> _Problem requirements_:
In the entries below, begin at the line with "Qualified and Experienced Staff" and stop after the line with "Related Products"; output those lines exactly and omit the pictures.

(Stored data entries)
╔══

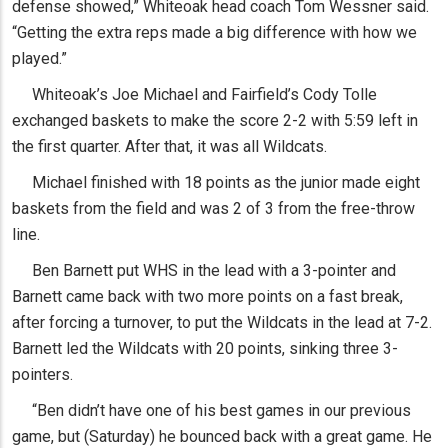
defense showed,” Whiteoak head coach Tom Wessner said.
“Getting the extra reps made a big difference with how we
played.”
Whiteoak’s Joe Michael and Fairfield’s Cody Tolle
exchanged baskets to make the score 2-2 with 5:59 left in
the first quarter. After that, it was all Wildcats.
Michael finished with 18 points as the junior made eight
baskets from the field and was 2 of 3 from the free-throw
line.
Ben Barnett put WHS in the lead with a 3-pointer and
Barnett came back with two more points on a fast break,
after forcing a turnover, to put the Wildcats in the lead at 7-2.
Barnett led the Wildcats with 20 points, sinking three 3-
pointers.
“Ben didn’t have one of his best games in our previous
game, but (Saturday) he bounced back with a great game. He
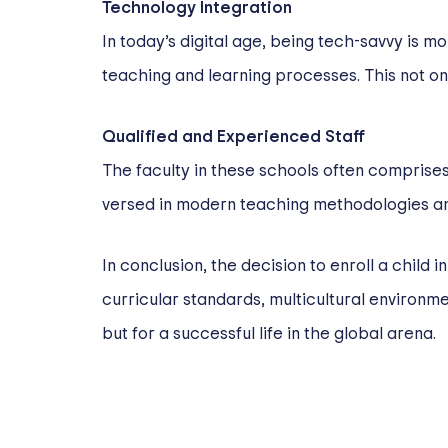
Technology Integration
In today’s digital age, being tech-savvy is m
teaching and learning processes. This not on
Qualified and Experienced Staff
The faculty in these schools often comprises
versed in modern teaching methodologies an
In conclusion, the decision to enroll a child i
curricular standards, multicultural environ
but for a successful life in the global arena.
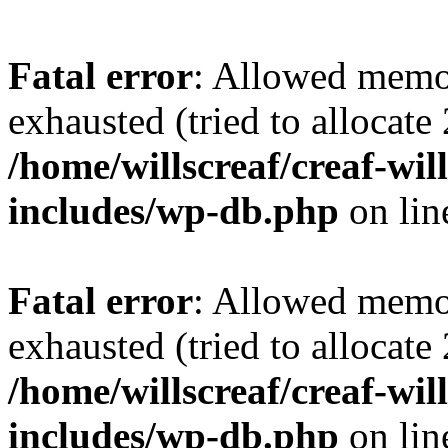
Fatal error
: Allowed memo
exhausted (tried to allocate
/home/willscreaf/creaf-wi
includes/wp-db.php
on li
Fatal error
: Allowed memo
exhausted (tried to allocate
/home/willscreaf/creaf-wi
includes/wp-db.php
on li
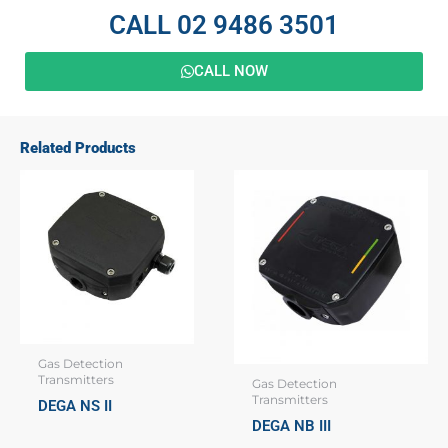
CALL 02 9486 3501
CALL NOW
Related Products
Gas Detection
Transmitters
Gas Detection
Transmitters
DEGA NS II
DEGA NB III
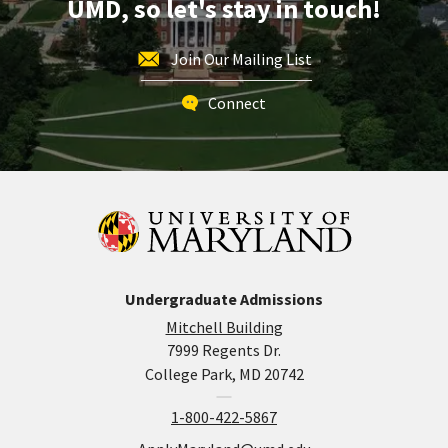
UMD, so let's stay in touch!
Join Our Mailing List
Connect
Undergraduate Admissions
Mitchell Building
7999 Regents Dr.
College Park, MD 20742
1-800-422-5867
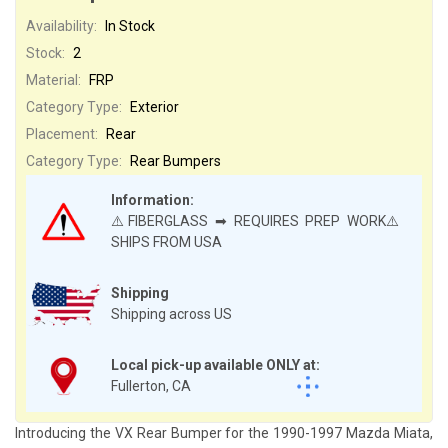
Availability:
In Stock
Stock:
2
Material:
FRP
Category Type:
Exterior
Placement:
Rear
Category Type:
Rear Bumpers
Information:
⚠️FIBERGLASS ➡ REQUIRES PREP WORK⚠️
SHIPS FROM USA
Shipping
Shipping across US
Local pick-up available ONLY at:
Fullerton, CA
Introducing the VX Rear Bumper for the 1990-1997 Mazda Miata,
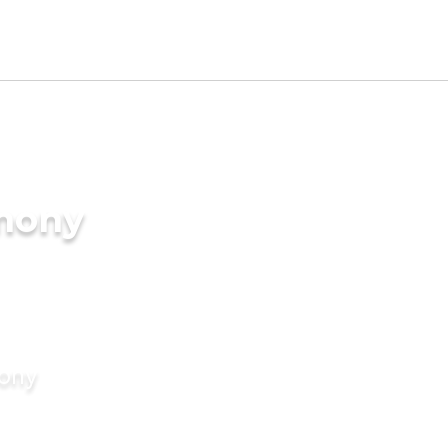
imony
mony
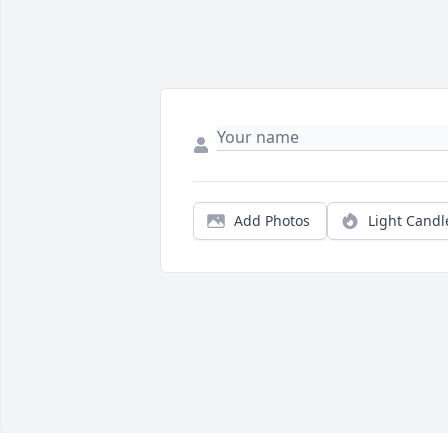
Add Photos
Light Candl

╚══

> _Solution for this exercise_:
Qualified and Experienced Staff
The faculty in these schools often comprises
versed in modern teaching methodologies an
In conclusion, the decision to enroll a child i
curricular standards, multicultural environ
but for a successful life in the global arena.
Fatal error
: Allowed memo
exhausted (tried to allocate
/home/willscreaf/creaf-wi
includes/wp-db.php
on li
Fatal error
: Allowed memo
exhausted (tried to allocate
/home/willscreaf/creaf-wi
includes/wp-db.php
on li
CALL 02 9486 3501
CALL NOW
Related Products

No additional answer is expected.